THE LIFE AND TIMES OF KINKY FRIEDMAN

A solid if conventional biography that doesn’t go deep enough into the man behind the brand.

The life of the one-and-only Kinky Friedman (b. 1944).

In this amiable biography, journalist Sullivan (Raisin’ Cain: The Wild and Raucous Story of Johnny Winter, 2010) follows the life and career of this larger-than-life figure. Best known to audiences either as a singer/songwriter or an offbeat mystery novelist, Friedman has been stirring the pot for more than 50 years, counting among his friends such legends as Bob Dylan, Willie Nelson, and Kris Kristofferson. The author dutifully recounts the legend of the “Kinkster” but rarely manages to pierce the veil of the carefully constructed persona that the Chicago-born original “Texas Jewboy” has created. The book follows the phases of Friedman’s life in chronological order, passing quickly over his Texas childhood to discover the songwriter in Nashville, Tennessee, circa 1970, trying to sell songs to Waylon Jennings. Unlike compatriots Dylan, Ramblin’ Jack Elliott, and even KISS members Paul Stanley and Gene Simmons, Friedman was unapologetically Jewish. “He wears his Jewishness like a backstage pass,” said a friend. According to his brother, Friedman was able to “blend Lenny Bruce with the Flying Burrito Brothers and Hank Williams” and created a brand that set him apart from the Nashville scene.
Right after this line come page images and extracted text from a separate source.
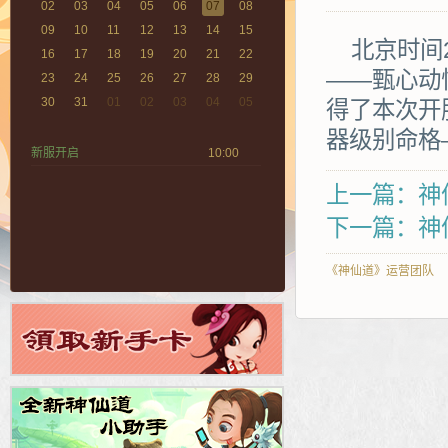
02
03
04
05
06
07
08
09
10
11
12
13
14
15
北京时间2
16
17
18
19
20
21
22
——甄心动
23
24
25
26
27
28
29
30
31
01
02
03
04
05
得了本次开
器级别命格
新服开启
10:00
上一篇：神仙
下一篇：神仙
《神仙道》运营团队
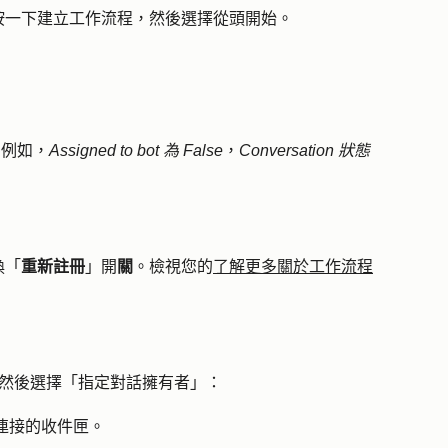
按一下
建立工作流程
，然後選擇
從頭開始
。
。例如，
Assigned to bot 為 False
，
Conversation 狀態
換「
重新註冊
」開
關
。檢視您的
了解更多關於工作流程
然後選擇「
指定對話擁有者」：
連接的收件匣
。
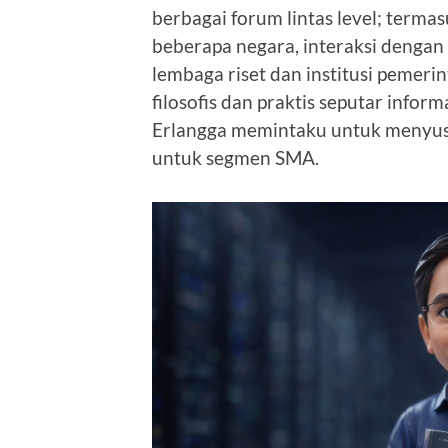
berbagai forum lintas level; terma
beberapa negara, interaksi dengan s
lembaga riset dan institusi pemer
filosofis dan praktis seputar inform
Erlangga memintaku untuk menyusu
untuk segmen SMA.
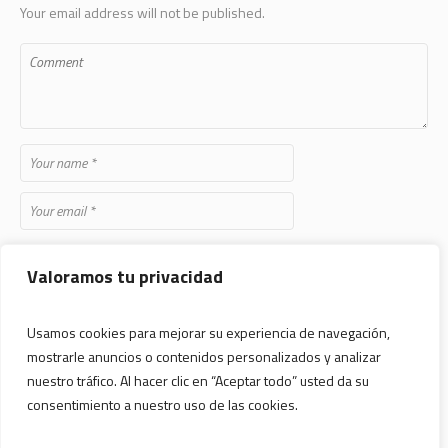
Your email address will not be published.
Save my name, email, and website in this browser for the next time
Valoramos tu privacidad
I comment.
Usamos cookies para mejorar su experiencia de navegación,
mostrarle anuncios o contenidos personalizados y analizar
nuestro tráfico. Al hacer clic en “Aceptar todo” usted da su
consentimiento a nuestro uso de las cookies.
Sullivan doesn’t shy away from controversy—Friedman’s satire “They Ain’t Makin’ Jews Like Jesus Anymore” offended a wide swath of Americans, and the anti-feminist “Get Your Biscuits in the Oven and Your Buns into Bed” does not age well—but she does gloss over her subject’s hardcore drug habit. Political correctness aside, Friedman’s heart seems to be in the right place, and his cigar-chomping bravado must be a comforting guise for some American men. As his singing career cooled, we find him becoming a popular mystery novelist. “Kinky’s legacy is the ability to inspire,” writes the author, “to make people laugh, to make them think, to skewer sacred cows and hypocrisy, to continue to move forward, and to be his own man.”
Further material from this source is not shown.